The Scaling Lie: Uncovering the Real Engine Driving AGI Progress

AI's Two Truths and a Lie

Scaling is supposedly over. Prominent researchers argue that large language models are hitting a wall, that deep learning has exhausted its tricks, that we’ve already scraped “one internet” and there’s nothing left to feed the beast. Gary Marcus called the shot in 2022: deep learning is “hitting a wall.” Ilya Sutskever warned about peak data and the hard ceiling on simply shoveling more text into transformers.

Benchmarks tell a different story. Objective measurements of what AI systems actually do are not slowing; they’re bending upward. METR’s data on autonomous agents shows the length of tasks generalist systems can complete has doubled every 7 months for six years, then recently sped up to every 4 months—a log-quadratic curve that looks less like a plateau and more like a rocket.

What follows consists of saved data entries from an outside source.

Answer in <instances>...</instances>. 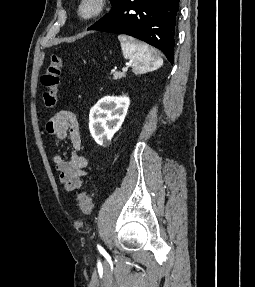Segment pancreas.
<instances>
[{
  "label": "pancreas",
  "instance_id": "pancreas-1",
  "mask_svg": "<svg viewBox=\"0 0 255 287\" xmlns=\"http://www.w3.org/2000/svg\"><path fill=\"white\" fill-rule=\"evenodd\" d=\"M114 80H120V78H125V72H114Z\"/></svg>",
  "mask_w": 255,
  "mask_h": 287
}]
</instances>
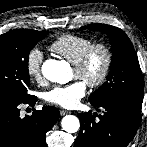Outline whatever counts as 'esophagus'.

This is the scaling paradox. Two statements are both true and apparently incompatible: - Returns from vanilla scaling of transformers are diminishing - Real-world capabilities and utility are accelerating

From GPT-2 to GPT-3 to GPT-4, the story looked straightforward: scale is all you need. Models grew roughly 10x–100x in parameters and compute, and capabilities climbed in lockstep. Parameter count and FLOPs became the scoreboard; progress meant bigger models, bigger clusters, bigger training runs.

Then the scoreboard broke. Despite diminishing returns from raw parameter and data scaling, systems started blowing through “grand challenge” benchmarks. ARC-AGI took four years to crawl from 0% to 5% accuracy, then went from 5% to near saturation in a matter of months, forcing a rapid rollout from ARC-AGI 1 to 2 and now 3. Benchmarks that were supposed to last a decade now expire in a product cycle.

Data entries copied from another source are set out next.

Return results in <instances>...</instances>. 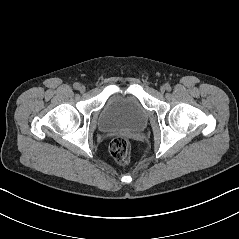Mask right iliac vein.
Wrapping results in <instances>:
<instances>
[{
  "mask_svg": "<svg viewBox=\"0 0 239 239\" xmlns=\"http://www.w3.org/2000/svg\"><path fill=\"white\" fill-rule=\"evenodd\" d=\"M85 90H86V87H85V86H80L79 91H80L81 93L85 92Z\"/></svg>",
  "mask_w": 239,
  "mask_h": 239,
  "instance_id": "1",
  "label": "right iliac vein"
}]
</instances>
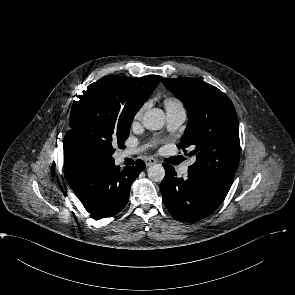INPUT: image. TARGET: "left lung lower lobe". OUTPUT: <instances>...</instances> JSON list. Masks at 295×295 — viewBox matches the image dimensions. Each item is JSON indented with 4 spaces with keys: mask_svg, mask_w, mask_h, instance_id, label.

Resolving that paradox is not academic; it points directly at where AGI is actually coming from. If scale alone is no longer the main driver, the real action moves to everything wrapped around the model: test-time compute, tool use, agent scaffolding, post-training tricks. The future of AGI looks less like a single giant brain and more like an accelerating stack of interacting systems—and that future is arriving faster than either camp expected.

The Wall of Diminishing Returns

Skeptics argue the scaling party is already over. Gary Marcus has spent years insisting that deep learning has “hit a wall,” and by 2022 he was calling current methods a dead end even as GPT-4 loomed. Ilya Sutskever, hardly a doomer, echoed a narrower but sharper concern: “peak data”. We have one internet, he warned, and large language models have already chewed through most of it.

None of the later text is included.